Saved entries:
━━━━━━━━

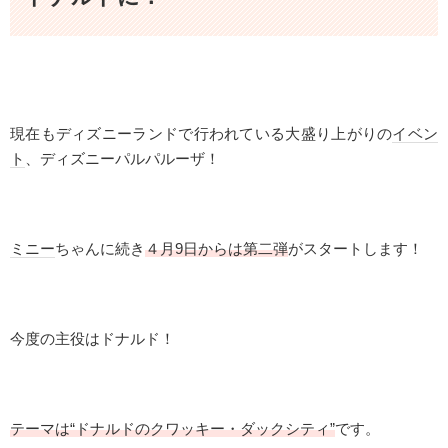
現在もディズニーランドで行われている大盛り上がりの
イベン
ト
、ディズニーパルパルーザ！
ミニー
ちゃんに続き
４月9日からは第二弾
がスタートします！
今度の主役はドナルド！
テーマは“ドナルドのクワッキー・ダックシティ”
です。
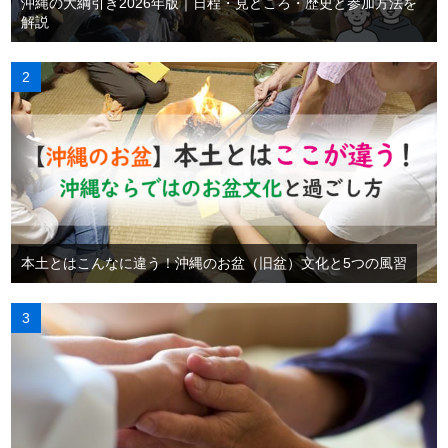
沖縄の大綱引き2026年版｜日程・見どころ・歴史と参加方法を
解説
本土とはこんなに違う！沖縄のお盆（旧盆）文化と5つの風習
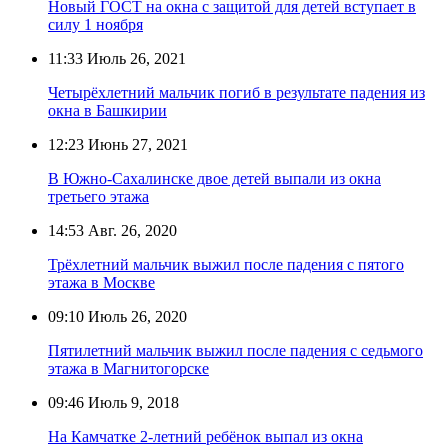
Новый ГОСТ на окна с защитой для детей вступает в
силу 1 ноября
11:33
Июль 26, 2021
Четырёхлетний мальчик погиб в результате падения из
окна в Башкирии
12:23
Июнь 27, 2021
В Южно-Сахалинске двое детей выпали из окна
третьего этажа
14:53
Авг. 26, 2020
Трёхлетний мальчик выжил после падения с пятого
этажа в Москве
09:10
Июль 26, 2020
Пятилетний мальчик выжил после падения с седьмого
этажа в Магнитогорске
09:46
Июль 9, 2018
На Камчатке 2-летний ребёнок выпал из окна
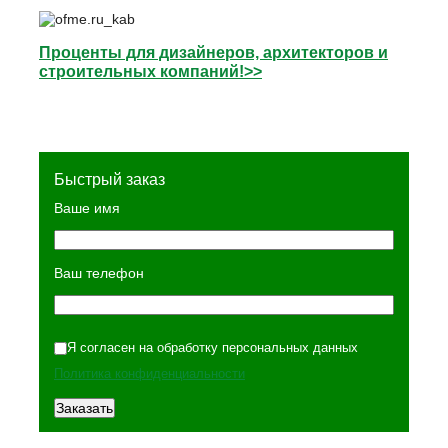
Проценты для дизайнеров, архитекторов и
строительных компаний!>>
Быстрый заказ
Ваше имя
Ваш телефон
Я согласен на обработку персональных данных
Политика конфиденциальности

━━━━━━━━

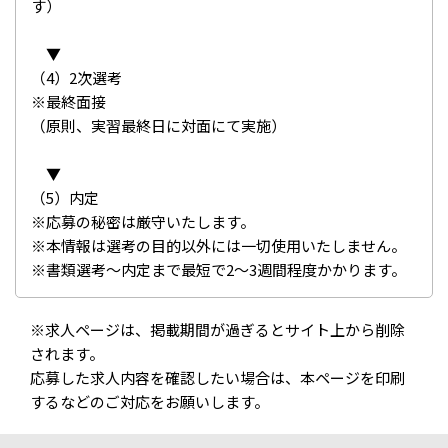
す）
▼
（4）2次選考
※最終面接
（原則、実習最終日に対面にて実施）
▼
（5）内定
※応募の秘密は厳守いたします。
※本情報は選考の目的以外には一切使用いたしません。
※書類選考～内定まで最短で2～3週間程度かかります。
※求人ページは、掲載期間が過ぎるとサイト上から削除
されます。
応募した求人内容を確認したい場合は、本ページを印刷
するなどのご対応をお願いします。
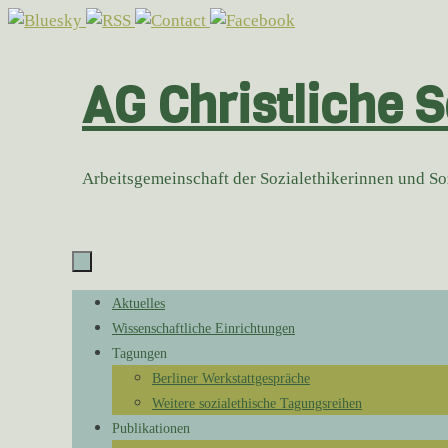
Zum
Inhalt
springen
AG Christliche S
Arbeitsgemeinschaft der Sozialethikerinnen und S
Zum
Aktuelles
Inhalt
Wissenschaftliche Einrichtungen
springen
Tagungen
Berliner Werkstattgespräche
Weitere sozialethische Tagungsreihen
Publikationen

━━━━━━━━

BRIEF:
A single number is the reply: the count of lines in the entries above that have the word "падения".

TASK ANSWER:
3